3. THE NATURE OF THE BANK-CUSTOMER RELATIONSHIP
IN CREDIT TRANSFERS:
In general the relationship between a bank and its customer is a complex multidimensional
relationship that could include contracts such mandate, loan for use, depositum and deposit
taking.
The general consensus, however, is that the nature of the banker-customer relationship in
credit transfers is based on a contract of mandate.
o Each service provided by a financial institution to its customer will also have specific
terms and conditions of use attached to it (for example the terms and conditions for
using internet banking).
In terms of the general contract of mandate, the common law requires the bank to exercise
reasonable care and skill when performing in terms of their given mandate, to do so within a
reasonable time, in good faith and without negligence.
o The standard that banks will be measured against will be that of the reasonable bank in
similar circumstances and a failure to comply with these duties may result in a bank
being held strictly liable for its breach.

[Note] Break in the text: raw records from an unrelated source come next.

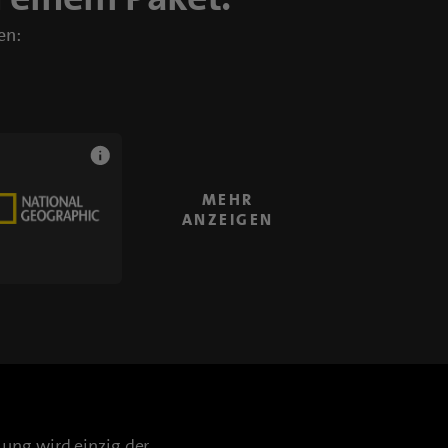
en:
MEHR
ANZEIGEN
ung wird einzig der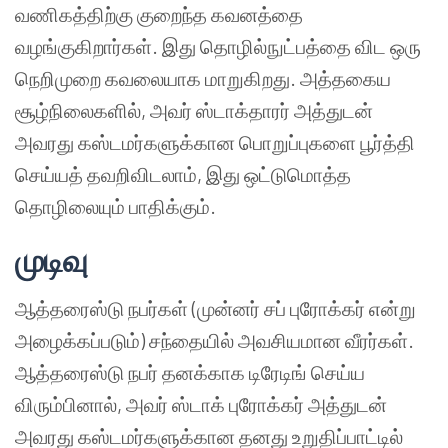
வணிகத்திற்கு குறைந்த கவனத்தை
வழங்குகிறார்கள். இது தொழில்நுட்பத்தை விட ஒரு
நெறிமுறை கவலையாக மாறுகிறது. அத்தகைய
சூழ்நிலைகளில், அவர் ஸ்டாக்தாரர் அத்துடன்
அவரது கஸ்டமர்களுக்கான பொறுப்புகளை பூர்த்தி
செய்யத் தவறிவிடலாம், இது ஒட்டுமொத்த
தொழிலையும் பாதிக்கும்.
முடிவு
ஆத்தரைஸ்டு நபர்கள் (முன்னர் சப் புரோக்கர் என்று
அழைக்கப்படும்) சந்தையில் அவசியமான வீரர்கள்.
ஆத்தரைஸ்டு நபர் தனக்காக டிரேடிங் செய்ய
விரும்பினால், அவர் ஸ்டாக் புரோக்கர் அத்துடன்
அவரது கஸ்டமர்களுக்கான தனது உறுதிப்பாட்டில்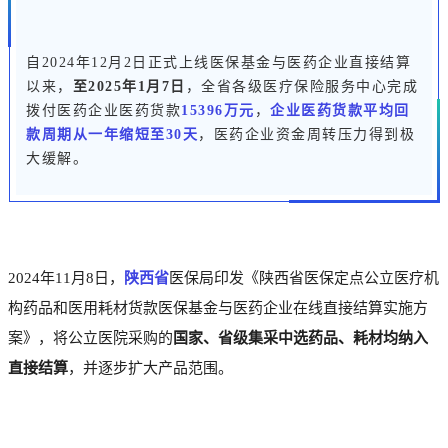
自2024年12月2日正式上线医保基金与医药企业直接结算
以来，
至2025年1月7日
，全省各级医疗保险服务中心完成
拨付医药企业医药货款
15396万元
，
企业医药货款平均回
款周期从一年缩短至30天
，医药企业资金周转压力得到极
大缓解。
2024年11月8日，
陕西省
医保局印发《陕西省医保定点公立医疗机
构药品和医用耗材货款医保基金与医药企业在线直接结算实施方
案》，将
公立医院采购的
国家、省级集采中选药品、耗材均纳入
直接结算
，并逐步扩大产品范围。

o This, according to Malan et al [Malan on Bills of Exchange, Cheques and romissory
Notes in South African Law (2009) paragraph 209], includes installing and maintaining
security systems that are in line with current business practices and available
technology.
o They also argue, in the light of international trends, that there is a duty on banks to
match account numbers with the names of beneficiaries.

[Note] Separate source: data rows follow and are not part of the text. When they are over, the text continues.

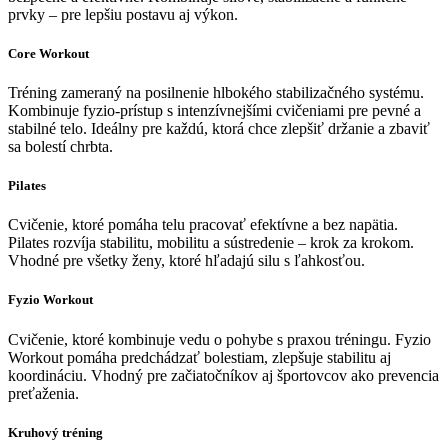
prvky – pre lepšiu postavu aj výkon.
Core Workout
Tréning zameraný na posilnenie hlbokého stabilizačného systému.
Kombinuje fyzio-prístup s intenzívnejšími cvičeniami pre pevné a
stabilné telo. Ideálny pre každú, ktorá chce zlepšiť držanie a zbaviť
sa bolestí chrbta.
Pilates
Cvičenie, ktoré pomáha telu pracovať efektívne a bez napätia.
Pilates rozvíja stabilitu, mobilitu a sústredenie – krok za krokom.
Vhodné pre všetky ženy, ktoré hľadajú silu s ľahkosťou.
Fyzio Workout
Cvičenie, ktoré kombinuje vedu o pohybe s praxou tréningu. Fyzio
Workout pomáha predchádzať bolestiam, zlepšuje stabilitu aj
koordináciu. Vhodný pre začiatočníkov aj športovcov ako prevencia
preťaženia.
Kruhový tréning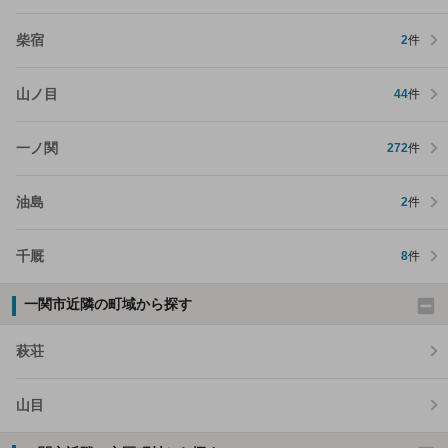
柴宿
2
件
山ノ目
44
件
一ノ関
272
件
油島
2
件
千厩
8
件
一関市近隣の町域から探す
萩荘
山目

The corresponding duty at common law requires the customer to draw up their payment
instructions with reasonable care.
o This is a duty confirmed in the South African Code of Banking Practice where
customers are required to take safety precautions when using cards, the internet, cell
phone and telephone banking and ATMs and to take due care when transacting.
The Code of Banking Practice is an agreement that South African banks subscribe to, wherein
they accept the jurisdiction of the banking adjudicator and agree to abide by the adjudicators’
rulings should there be a conflict between a bank and its customer.
o However, according to the Code’s provisions it is not enforceable in a court of law, may
not be used to interpret the legal relationship between a bank and its customer and
may not be used to establish a tacit contract, term or trade usage.